Videoconferencing Infrastructure: A Primer

David Maldow, Human Productivity Lab
Telepresence Options with Webtorials Publishing

If you are kicking around the idea of using telepresence and videoconferencing on a large scale then you'll need some "Big Iron." Here is a primer on the basics:

Infrastructure Elements

The products and solutions described below form the basic elements of a complete videoconferencing infrastructure. Keep in mind that some products combine functions (a conference manager may include a gatekeeper, some bridges do recording, etc..).

MCU / Video Bridge

A Multipoint Control Unit (MCU) enables multipoint (or multiparty) videoconferencing. MCUs are often called "video bridges," since they make connections between multiple videoconferencing endpoints. In most cases, when you see a videoconference with multiple people in a "Hollywood Squares" format, an MCU is receiving a video stream from each endpoint, composting those video streams into a single image, compressing the new composited image and sending it back to your videoconferencing end-point, which then displays the "Hollywood Squares."

To create successful sessions that include three or more endpoints, MCUs perform two key functions:

Signaling: Controlling the flow of data to and from each connected endpoint.

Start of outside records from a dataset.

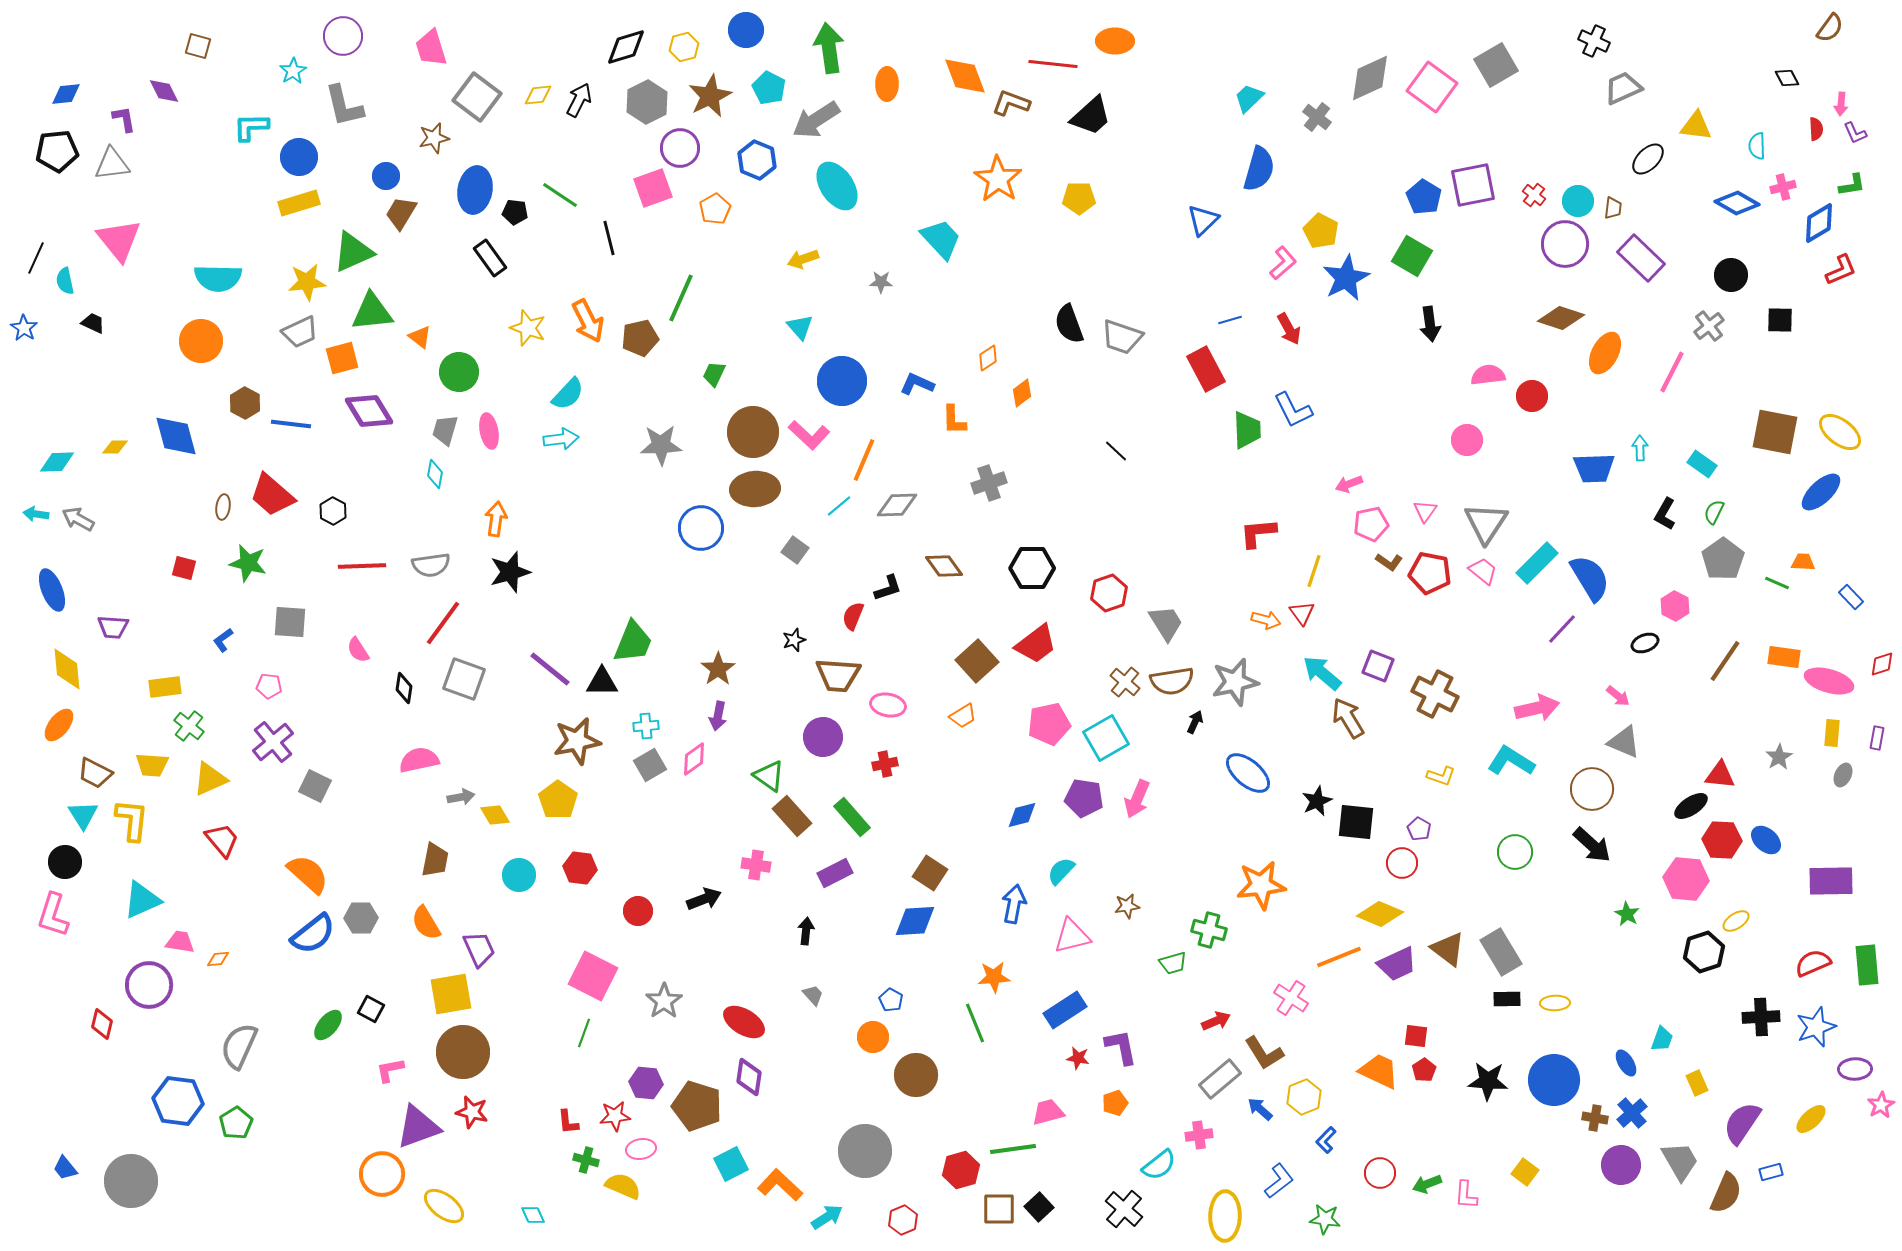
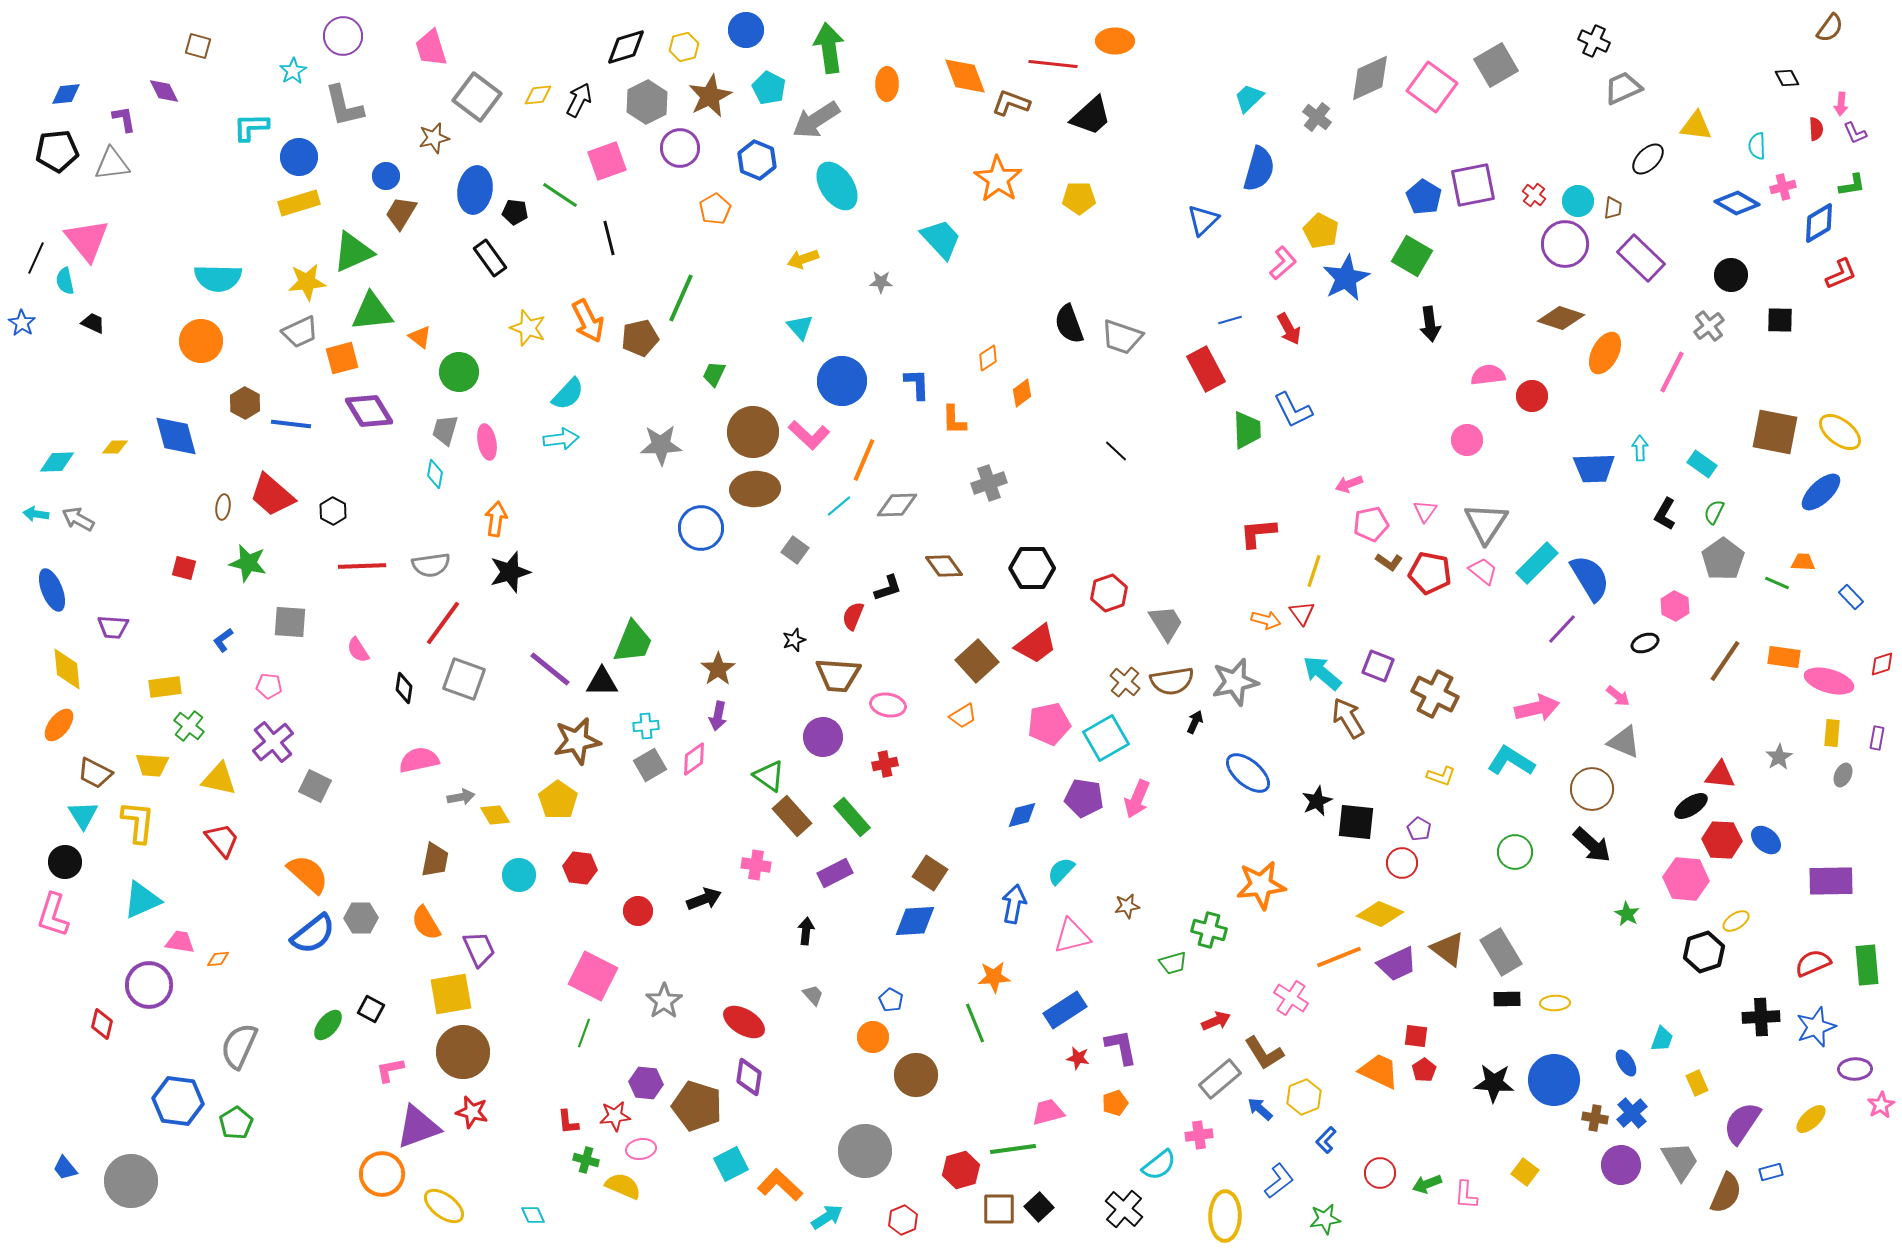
pink square at (653, 188): moved 46 px left, 27 px up
pink triangle at (119, 240): moved 32 px left
red L-shape at (1841, 270): moved 4 px down
blue star at (24, 328): moved 2 px left, 5 px up
blue L-shape at (917, 384): rotated 64 degrees clockwise
pink ellipse at (489, 431): moved 2 px left, 11 px down
yellow triangle at (210, 779): moved 9 px right; rotated 36 degrees clockwise
yellow L-shape at (132, 820): moved 6 px right, 2 px down
black star at (1488, 1081): moved 6 px right, 2 px down
green star at (1325, 1219): rotated 16 degrees counterclockwise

MCUs can either accept incoming calls from video endpoints or call out to the endpoints to establish a connection. Once they make the connection, the MCU must route the incoming audio and video signals from each endpoint in a conference to all other endpoints in that conference.

In the diagram above, the red, blue and purple endpoints are in one conference, while the orange, black and green endpoints are in another conference. The MCU connects to all six endpoints and routes the signals accordingly.

MCUs are expected to host multiple videoconferences simultaneously, add and drop participants from conferences, block audio and/or video to or from any particular participant in any particular conference, merge conferences, etc. They perform all these tasks by signaling control.

Transcoding: Decoding incoming data from one endpoint and re-encoding it in a new format before sending it to a second endpoint.

Videoconferencing products vary greatly from vendor to vendor, and even from product to product, and all support some--but not all--of the many video, audio and signaling protocols in use throughout the industry. By transcoding signals, MCUs can allow two otherwise incompatible endpoints to connect. For example, if one endpoint ONLY supported AAC-LD audio and another ONLY supported G.722 audio, an MCU could transcode the AAC-LD audio to G.722 and vice versa, allowing the two endpoints to share audio.

In addition to breaking incompatibility barriers, transcoding can also improve quality of experience for a videoconferencing session. Without transcoding, if one lowresolution endpoint participated in a conference, the MCU would have to use low-resolution connections between all endpoints. Each endpoint would only send the MCU a lowresolution signal so that the highest common denominator (the low-res endpoint) could handle it. By transcoding, the MCU can create a custom signal for each participating endpoint, sending high-resolution signals between high-res endpoints and transcoding it down to low resolution for the low-res endpoint. Each connected endpoint sends the bridge its highest-quality signal and the bridge sends each endpoint the highest-quality signal the endpoint can handle.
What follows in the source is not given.